Da non dimenticare, secondo la Confcommercio, il ruolo di ammortizzatore sociale svolto dal terziario negli anni più bui della crisi: “è l’unico settore che ha garantito una possibilità a chi ha perso il lavoro da dipendente o ai giovani in cerca di occupazione. Lo dimostra il fatto che, grazie ai nuovi arrivi, l’emorragia di imprese del passato si è fermata. Ma per rimpiazzare le aziende consolidate che hanno chiuso un’azienda nuova ci mette anni…”.

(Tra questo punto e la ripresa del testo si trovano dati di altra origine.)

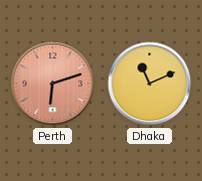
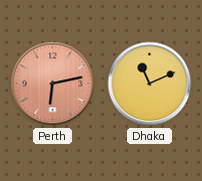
Perth: 6:12 -> 6:13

“Qualche accenno di ripresa il 2015 l’ha dato, soprattutto nella prima parte, anche se non si può parlare di risveglio dell’economia, soprattutto fino a che tasse, tariffe e spese obbligate per le famiglie e le imprese continueranno ad essere in continuo aumento. Fare impresa in questa situazione è difficile, soprattutto per i piccoli commercianti”.

Ci sono comunque segnali, seppure timidi, di un cambiamento di rotta: “in tanti piccoli centri storici sta accadendo quello che da qualche anno capita nelle città del nord Europa: riaprono piccole attività commerciali ed artigianali, la gente torna ad investire in questi mestieri. C’è una grossa disponibilità di fondi sfitti, anche a prezzi leggermente più contenuti; ci sono posizioni storiche che si sono liberate e tante persone che hanno da inventarsi o reinventarsi un mestiere”, fa notare la Fei. “Aprono botteghe di alimentari specializzate, pizzicagnoli che curano personalmente la stagionatura di formaggi e prosciutti, barbieri alla maniera antica, piccoli negozi di elettricista, mescite di vino sfuso, friggitorie ma anche rivendite di prodotti biologici per la bellezza o l’alimentazione, attività di ristorazione che puntano su artigianalità, tipicità e cucine particolari come quella etnica o vegetariana. Insomma”, conclude la vicedirettrice della Confcommercio, “riprende valore il mestiere del commerciante concepito in maniera antica, corredato di quel saper fare che dagli anni Ottanta, con l’arrivo della grande distribuzione, aveva perso appeal. La sfida sarà unirlo alle novità tecnologiche”.